June 1, 2006
JIt seems inevitable that I would be writing about Japan once again, only a month after my last Insight column, which also discussed U.S. beef imports to Japan — or lack thereof.
Only this time the news is good. Not the best news, but close to it. As of this writing, Japan has agreed to lift the ban on U.S. beef, pending the OK from Japanese inspectors who are currently scrutinizing 35 U.S. meat-processing plants that are certified to ship beef to Japan. Assuming those inspections proceed without a hitch, all signs point toward a summer resumption of U.S. beef trade to Japan, as early as late July.
Of course, as with any political situation — and, yes, although this is about getting U.S. beef to Japan, it’s also about politics — everyone seems to be jockeying for position. After the official announcement was made, Sen. Kent Conrad, D-N.D., and Sen. Pat Roberts, R-Kan., introduced legislation that would impose tariffs on Japanese exports if Japan fails to reopen its domestic market to U.S. beef by Aug. 31. Others jumped on the sanctions bandwagon, including Sen. Sam Brownback, R-Kan., who sits on the Appropriations Subcommittee on Agriculture and Rural Development. Roberts said the purpose of the proposal was to “really keep their feet to the fire.” Japanese agriculture minister Shoichi Nakagawa called it “nonsense.”

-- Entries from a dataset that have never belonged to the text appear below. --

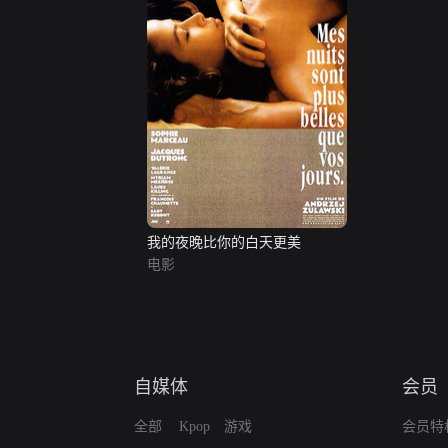
我的夜晚比你的白天更美
电影
自媒体
会员
全部
Kpop
游戏
会员特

Some in the industry have taken issue with Japan having the final say on U.S. processing plants. Philip Seng, president of the U.S. Meat Export Federation, said in a statement that Japan should respect the USDA’s judgment. “It is critically important for Japan to recognize the U.S. food-safety system and accept imports from all U.S. beef facilities approved by the USDA,” he said.
On the Japanese side, the situation became even more heated — and fast. Nearly 100 demonstrators and leaders of Japan’s opposition parties gathered in Tokyo to oppose the planned lifting of the ban, claiming the decision is no more than a political compromise on the part of the Japanese government. Social Democratic Party leader Mizuho Fukushima called the end of the import ban Japan’s “gift” to the U.S. government. “I feel anger because [the Japanese government] makes light of people’s lives,” she said.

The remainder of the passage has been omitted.